Au fond, chaque fois que je décide de m’en foutre, je me sens plus légère. Et j’ai tant besoin de cette légèreté pour me rendre jusqu’à demain. Et demain, tout sera à recommencer…
Mais, ça, vous le savez ! Right ?
Donc, pour le moment, et pour une période de 15 jours, je suis seule.
Je n’ai que ma propre personne à ramasser et nettoyer, et j’ai cette étrange sensation d’être une imposture. Comme si ce n’était pas ma vie ou comme si ce n’était pas permis. Curieux, n’est-ce pas ?

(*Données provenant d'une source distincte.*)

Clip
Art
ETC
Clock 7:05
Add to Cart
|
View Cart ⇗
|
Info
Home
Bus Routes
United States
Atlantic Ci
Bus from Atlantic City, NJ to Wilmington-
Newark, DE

Être mère est vraiment un concept plus grand que moi.

Ça me dépasse, quand je pense que je comprends, je me rends compte que je ne sais pas grand-chose.
C’est pourquoi j’ai autant de questions aujourd’hui.

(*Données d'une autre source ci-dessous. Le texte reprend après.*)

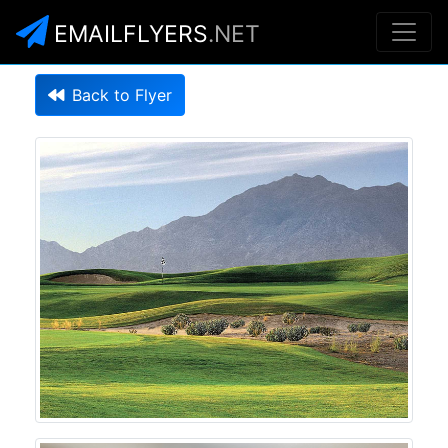
EMAILFLYERS
.NET
Back to Flyer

J’ai envie qu’on se rapproche, qu’on s’unisse dans cette grande et mystérieuse aventure qu’est la maternité.
Et si …
Et si on y répondait à ces questions, sans se juger soi-même ou les autres ?
Et si on l’admettait ouvertement que, bien souvent, on ne l’a pas l’affaire ? Qu’on ne maîtrise pas notre vie comme on le souhaiterait.

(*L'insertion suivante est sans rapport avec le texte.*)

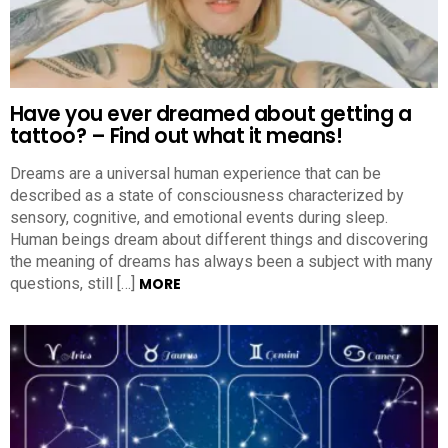
Have you ever dreamed about getting a
tattoo? – Find out what it means!
Dreams are a universal human experience that can be
described as a state of consciousness characterized by
sensory, cognitive, and emotional events during sleep.
Human beings dream about different things and discovering
the meaning of dreams has always been a subject with many
questions, still […]
MORE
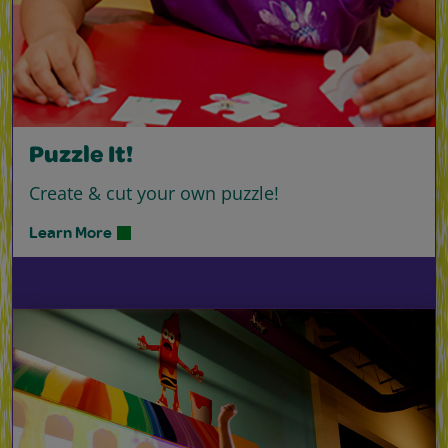
Puzzle It!
Create & cut your own puzzle!
Learn More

Et si on arrêtait de se vendre l’illusion que c’est même possible !?
Et si on sortait de ce moule intergénérationnel de bien paraître ? À quoi ça sert de toute façon ?
Moi je constate qu’aujourd’hui on vit dans un monde où il est si facile de laisser croire ce qu’on veut à ceux qui ne nous connaissent pas.
Je crois aussi qu’il y a bien plus de réconfort collectif dans le fait de se montrer vrai, « raw », authentique.
À mon humble avis, c’est précisément ça que le monde a désespérément besoin. Notre humanité, c’est justement ce qui est notre beauté.
Parce qu’en réalité, la vie est faite de hauts et de bas pour tout le monde. Personne n’y échappe. Alors, parlons-en ! Parlons des vraies affaires !
Dis-moi Mama, comment tu fais ?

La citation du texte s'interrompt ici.